The formula for the expected value in a binomial distribution is:
$$E(X) = nP(s)$$
where $n$ is the number of trials and $P(s)$ is the probability of success.
The formula for the expected value in a hypergeometric distribution is:
$$E(X) = \frac{ns}{N}$$
where $N$ is the population size, $s$ is the number of successes available in the population and $n$ is the number of trials.

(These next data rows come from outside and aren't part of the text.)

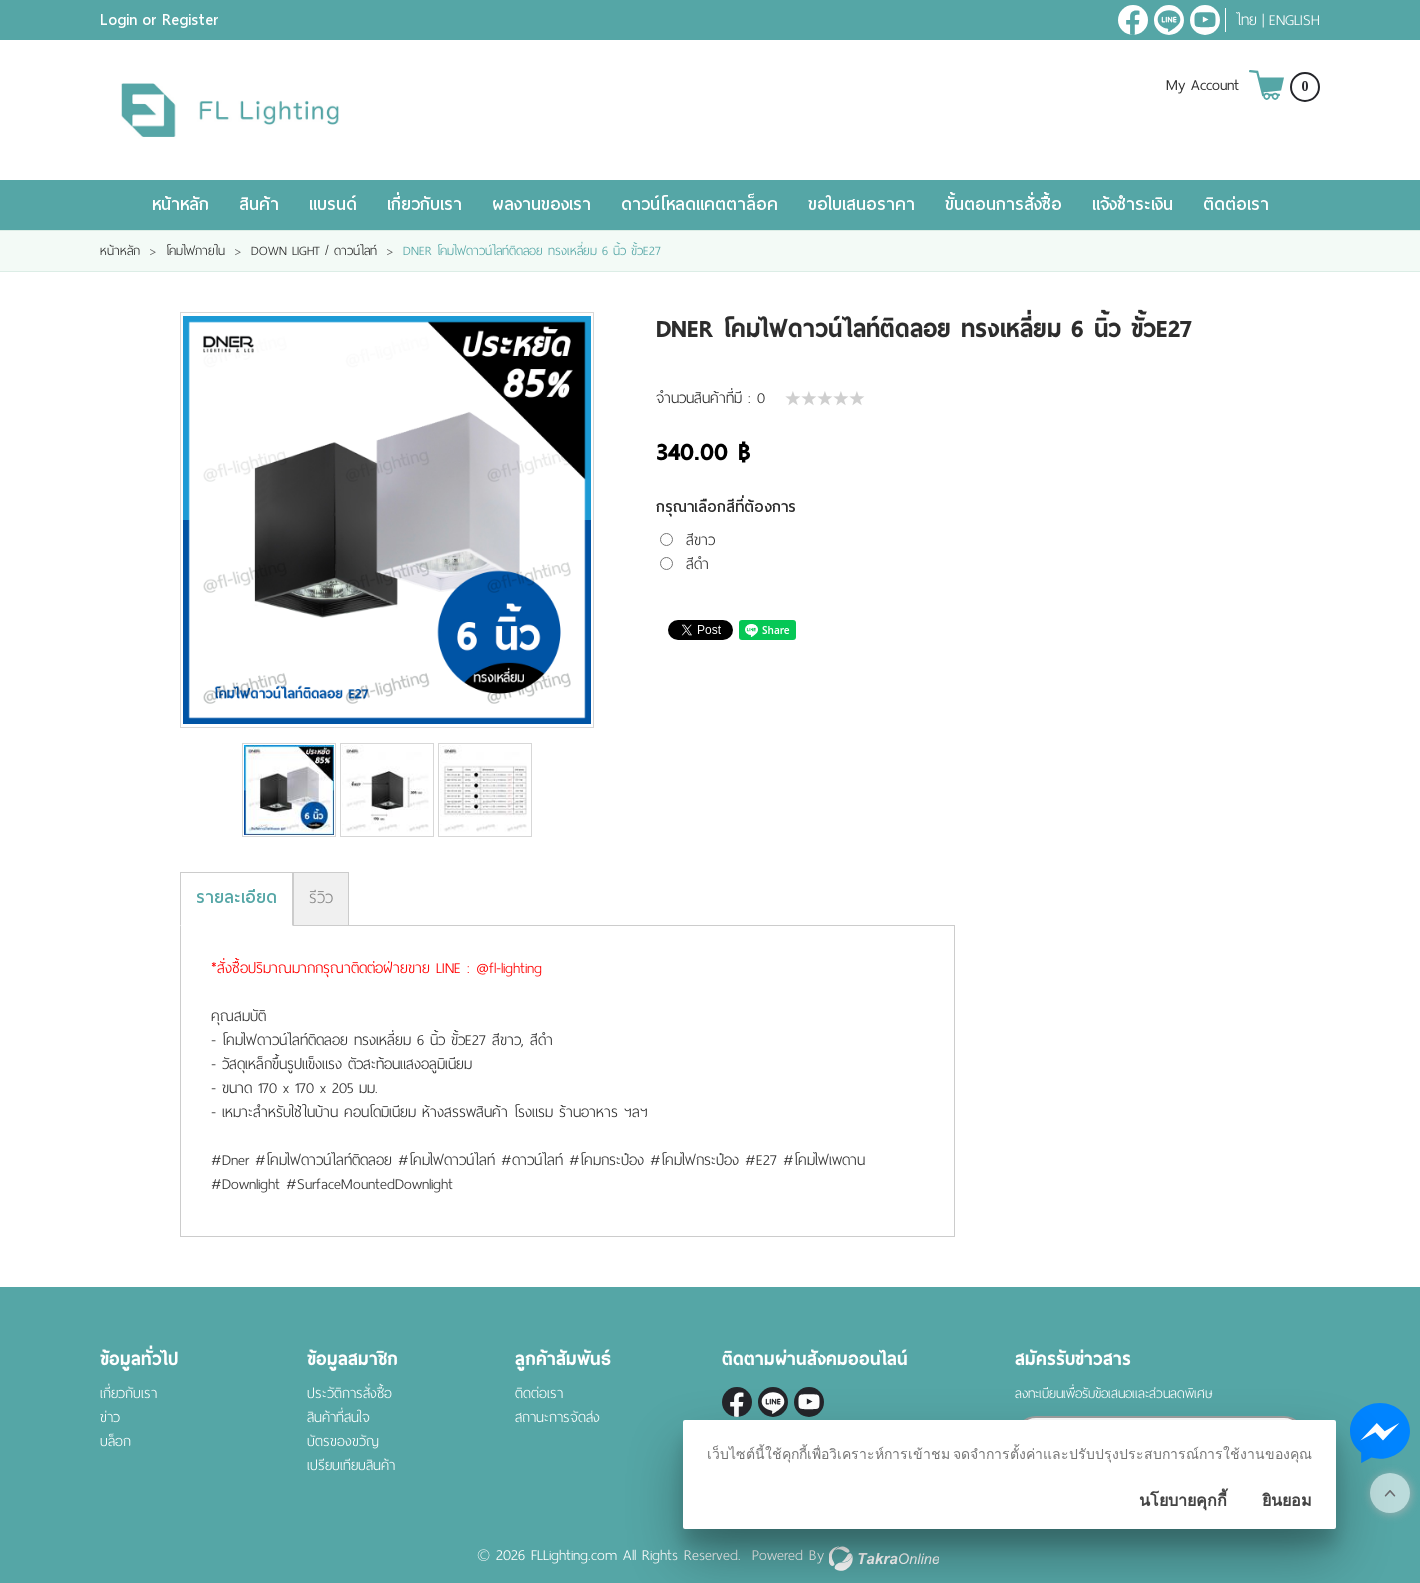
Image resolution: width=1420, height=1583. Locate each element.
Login (118, 20)
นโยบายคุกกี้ (1183, 1500)
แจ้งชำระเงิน (1132, 204)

$$E(x) = \left( \frac{s}{N} \right)n $$
$$P(s) = \frac{s}{N}$$
$$\implies E(x) = nP(s)$$
Why do both the distributions have the same expected value? Why doesn't the independence of the events have any effect on expected value?
Best Answer
For either one, let $X_i=1$ if there is a success on the $i$-th trial, and $X_i=0$ otherwise. Then $$X=X_1+X_2+\cdots+X_n,$$ and therefore by the linearity of expectation $$E(X)=E(X_1)+E(X_2)+\cdots +E(X_n)=nE(X_1). \tag{1}$$ Note that linearity of expectation does not require independence.
In the hypergeometric case, $\Pr(X_i=1)=\frac{s}{N}$, where $s$ is the number of "good" objects among the $N$. This is because any object is just as likely to be the $i$-th one chosen as any other. So $E(X_i)=1\cdot\frac{s}{N}+0\cdot \frac{N-s}{N}=\frac{s}{N}$. It follows that $E(X)=n\frac{s}{N}$.
Essentially the same proof works for the binomial distribution: both expectations follow from Formula $(1)$.